> **AIM OF THE EXERCISE**
Count how many lines of the listing contain "även", then give that number and nothing more.

> **GIVEN DATA**
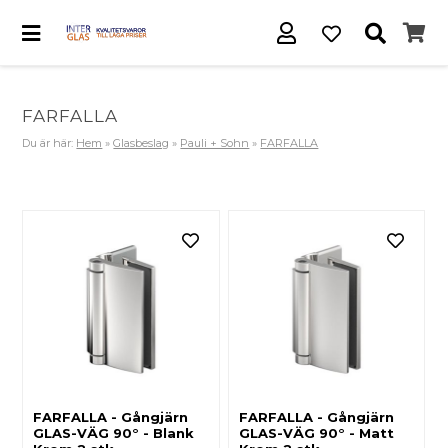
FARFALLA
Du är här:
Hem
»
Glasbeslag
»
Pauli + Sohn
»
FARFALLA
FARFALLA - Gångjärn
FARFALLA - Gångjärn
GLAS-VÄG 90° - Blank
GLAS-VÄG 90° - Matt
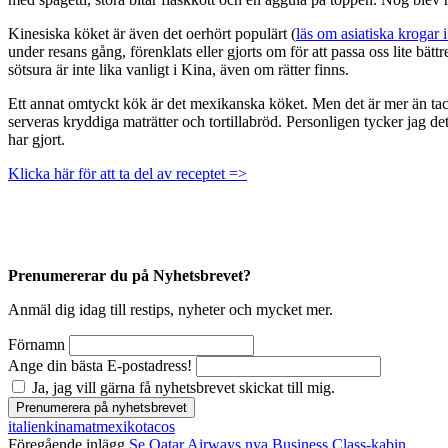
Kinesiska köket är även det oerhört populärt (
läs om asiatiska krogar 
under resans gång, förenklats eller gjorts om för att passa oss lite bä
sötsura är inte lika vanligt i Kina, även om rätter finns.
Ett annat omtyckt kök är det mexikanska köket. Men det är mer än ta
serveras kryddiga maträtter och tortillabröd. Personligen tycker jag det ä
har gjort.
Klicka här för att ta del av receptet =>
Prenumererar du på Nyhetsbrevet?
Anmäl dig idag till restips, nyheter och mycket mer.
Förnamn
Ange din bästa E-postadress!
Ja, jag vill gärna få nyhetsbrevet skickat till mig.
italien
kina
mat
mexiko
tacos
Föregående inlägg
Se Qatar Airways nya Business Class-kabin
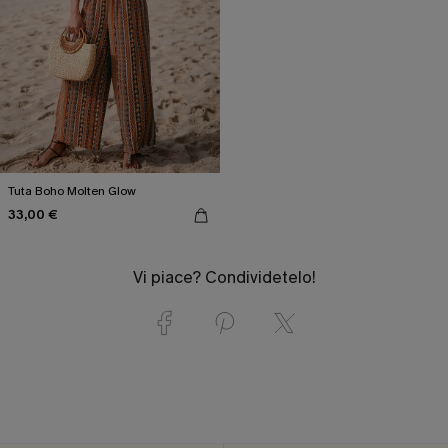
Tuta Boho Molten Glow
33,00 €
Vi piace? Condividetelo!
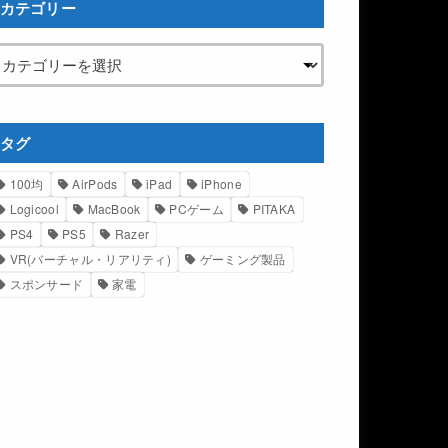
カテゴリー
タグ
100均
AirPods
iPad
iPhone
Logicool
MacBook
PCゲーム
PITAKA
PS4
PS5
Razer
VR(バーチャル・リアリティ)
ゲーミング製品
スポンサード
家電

> **WRITTEN SOLUTION**
2